■ GIVEN DATA ■
+++

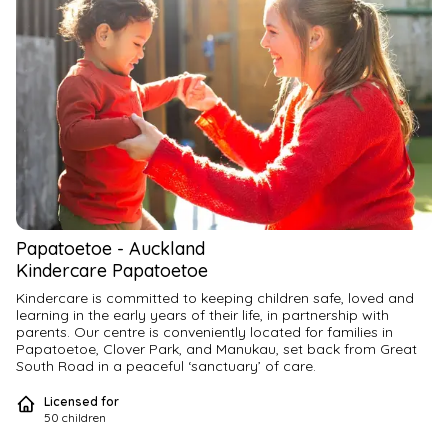
Papatoetoe
-
Auckland
Kindercare Papatoetoe
Kindercare is committed to keeping children safe, loved and 
learning in the early years of their life, in partnership with 
parents. Our centre is conveniently located for families in 
Papatoetoe, Clover Park, and Manukau, set back from Great 
South Road in a peaceful ‘sanctuary’ of care.
Licensed for
Kindercare Papatoetoe is a vibrant daycare centre where 
50
children
children enjoy fun-filled days learning through play, supported 
by skilled and caring Kaiako who foster strong relationships. 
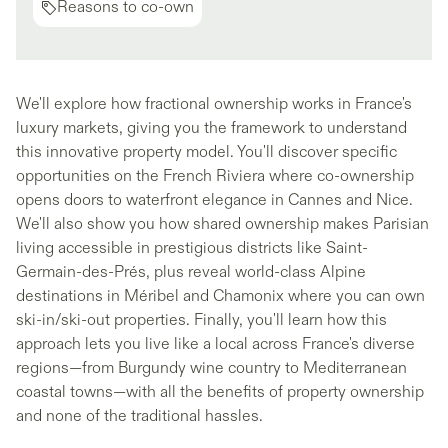
Reasons to co-own
We'll explore how fractional ownership works in France's
luxury markets, giving you the framework to understand
this innovative property model. You'll discover specific
opportunities on the French Riviera where co-ownership
opens doors to waterfront elegance in Cannes and Nice.
We'll also show you how shared ownership makes Parisian
living accessible in prestigious districts like Saint-
Germain-des-Prés, plus reveal world-class Alpine
destinations in Méribel and Chamonix where you can own
ski-in/ski-out properties. Finally, you'll learn how this
approach lets you live like a local across France's diverse
regions—from Burgundy wine country to Mediterranean
coastal towns—with all the benefits of property ownership
and none of the traditional hassles.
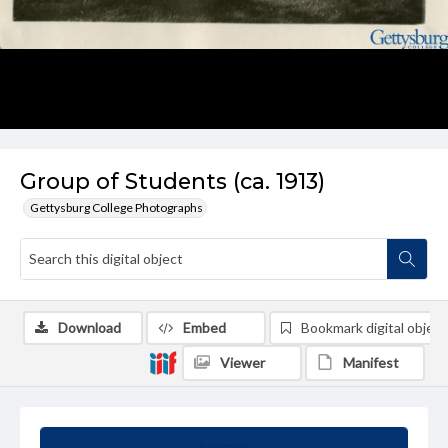
Group of Students (ca. 1913)
Gettysburg College Photographs
Download
Embed
Bookmark digital object
Viewer
Manifest
Summary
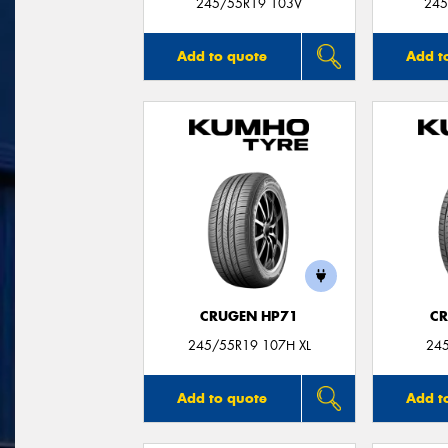
245/55R19 103V
245
Add to quote
Add t
CRUGEN HP71
CR
245/55R19 107H XL
24
Add to quote
Add t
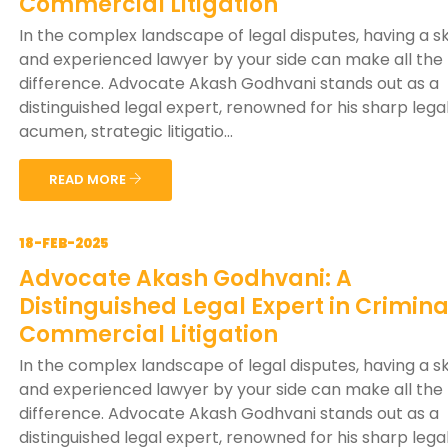
Commercial Litigation
In the complex landscape of legal disputes, having a sk
and experienced lawyer by your side can make all the
difference. Advocate Akash Godhvani stands out as a
distinguished legal expert, renowned for his sharp lega
acumen, strategic litigatio...
READ MORE
18-FEB-2025
Advocate Akash Godhvani: A
Distinguished Legal Expert in Crimin
Commercial Litigation
In the complex landscape of legal disputes, having a sk
and experienced lawyer by your side can make all the
difference. Advocate Akash Godhvani stands out as a
distinguished legal expert, renowned for his sharp lega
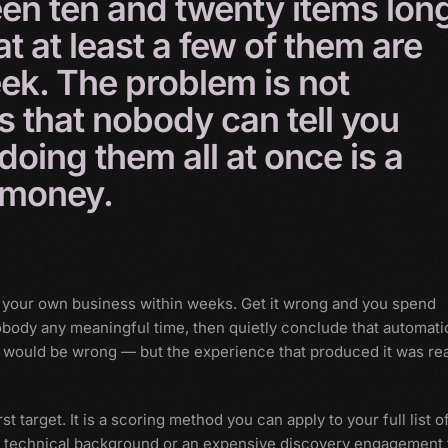
een
ten
and
twenty
items
lon
at
at
least
a
few
of
them
are
ek.
The
problem
is
not
is
that
nobody
can
tell
you
doing
them
all
at
once
is
a
money.
 your own business within weeks. Get it wrong and you spend
body any meaningful time, then quietly conclude that automati
n would be wrong — but the experience that produced it was rea
st target. It is a scoring method you can apply to your full list o
 a technical background or an expensive discovery engagement 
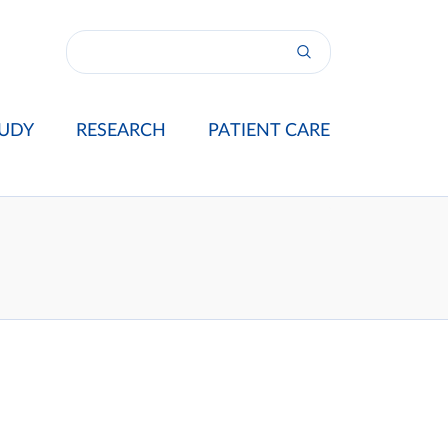
UDY
RESEARCH
PATIENT CARE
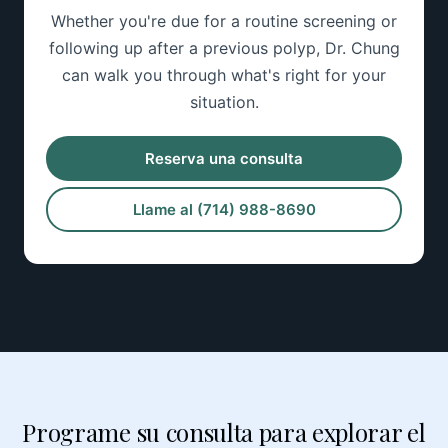
Whether you're due for a routine screening or
following up after a previous polyp, Dr. Chung
can walk you through what's right for your
situation.
Reserva una consulta
Llame al (714) 988-8690
Programe su consulta para explorar el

+++

■ TASK INSTRUCTIONS ■
Produce the lines from the first line of the entries through the line that contains "Licensed for", exactly, leaving the pictures behind.

■ RESPONSE ■
Papatoetoe
-
Auckland
Kindercare Papatoetoe
Kindercare is committed to keeping children safe, loved and 
learning in the early years of their life, in partnership with 
parents. Our centre is conveniently located for families in 
Papatoetoe, Clover Park, and Manukau, set back from Great 
South Road in a peaceful ‘sanctuary’ of care.
Licensed for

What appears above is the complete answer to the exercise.